[Stored items from a collection]
################
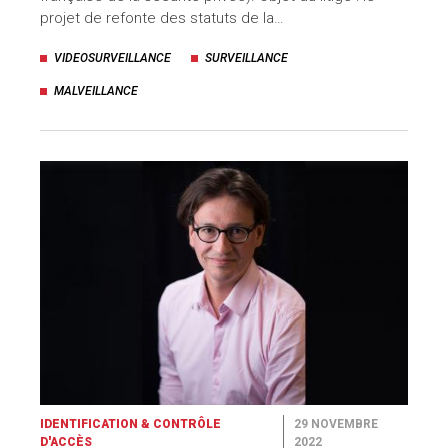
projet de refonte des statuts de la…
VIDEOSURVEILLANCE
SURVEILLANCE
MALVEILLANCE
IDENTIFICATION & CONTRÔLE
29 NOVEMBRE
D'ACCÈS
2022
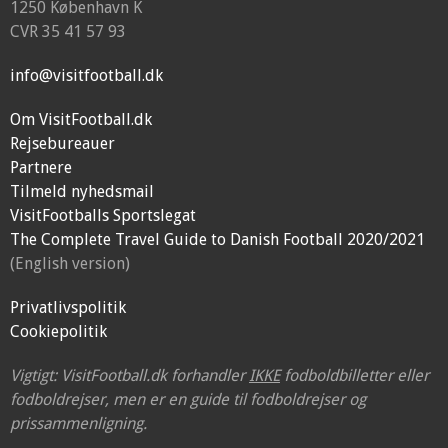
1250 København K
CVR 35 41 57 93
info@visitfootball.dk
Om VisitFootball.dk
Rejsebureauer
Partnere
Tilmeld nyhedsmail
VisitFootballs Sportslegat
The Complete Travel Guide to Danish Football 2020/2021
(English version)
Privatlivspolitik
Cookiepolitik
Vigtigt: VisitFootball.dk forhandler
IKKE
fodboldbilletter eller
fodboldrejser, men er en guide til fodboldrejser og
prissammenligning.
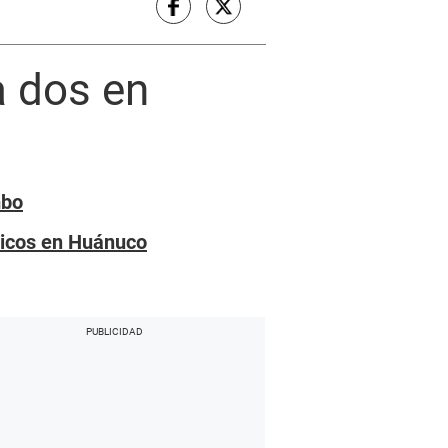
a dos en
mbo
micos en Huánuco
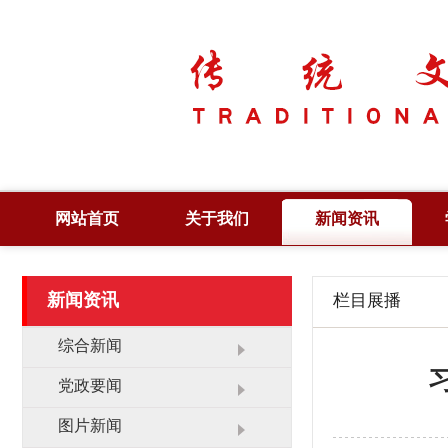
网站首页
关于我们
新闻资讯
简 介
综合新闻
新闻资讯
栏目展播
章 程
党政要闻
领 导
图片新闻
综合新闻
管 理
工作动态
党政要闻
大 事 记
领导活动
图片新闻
################
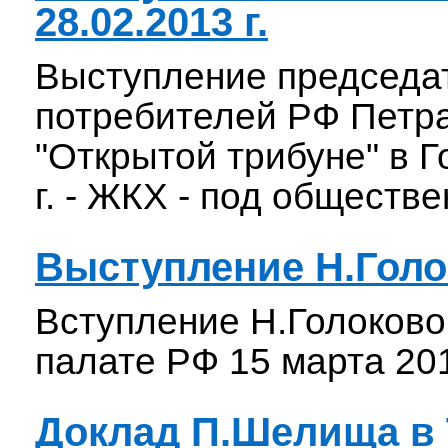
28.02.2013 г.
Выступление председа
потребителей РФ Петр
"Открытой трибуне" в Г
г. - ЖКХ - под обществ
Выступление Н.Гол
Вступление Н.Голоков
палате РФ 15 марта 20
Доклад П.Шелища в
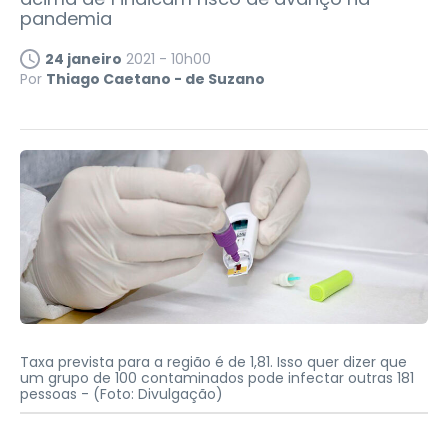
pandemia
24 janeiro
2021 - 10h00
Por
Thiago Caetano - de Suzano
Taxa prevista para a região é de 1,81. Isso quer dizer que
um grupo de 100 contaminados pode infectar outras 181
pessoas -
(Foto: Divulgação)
################
## Try it
How many lines in these records hold the string "Выступление"? Reply with the number alone.

## Solution to this task
2